> EXERCISE INSTRUCTIONS
Count every line below that holds the word "beach", and give the number with no other words.

> PROVIDED INFORMATION
================
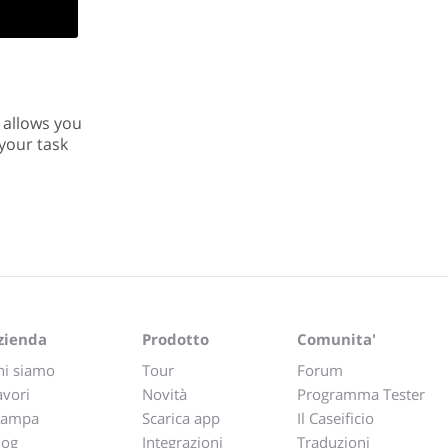
t allows you
your task
zienda
Prodotto
Comunita'
hi siamo
Tour
Forum
avori
Novità
Programma Tester
tampa
Scarica app
Il Caseificio
log
Integrazioni
Traduzioni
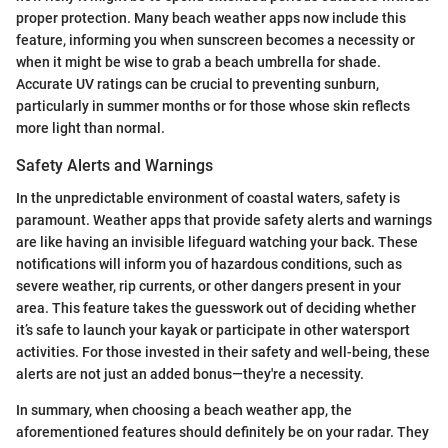
proper protection. Many beach weather apps now include this
feature, informing you when sunscreen becomes a necessity or
when it might be wise to grab a beach umbrella for shade.
Accurate UV ratings can be crucial to preventing sunburn,
particularly in summer months or for those whose skin reflects
more light than normal.
Safety Alerts and Warnings
In the unpredictable environment of coastal waters, safety is
paramount. Weather apps that provide safety alerts and warnings
are like having an invisible lifeguard watching your back. These
notifications will inform you of hazardous conditions, such as
severe weather, rip currents, or other dangers present in your
area. This feature takes the guesswork out of deciding whether
it’s safe to launch your kayak or participate in other watersport
activities. For those invested in their safety and well-being, these
alerts are not just an added bonus—they're a necessity.
In summary, when choosing a beach weather app, the
aforementioned features should definitely be on your radar. They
================
> RESPONSE FOR THIS EXERCISE
3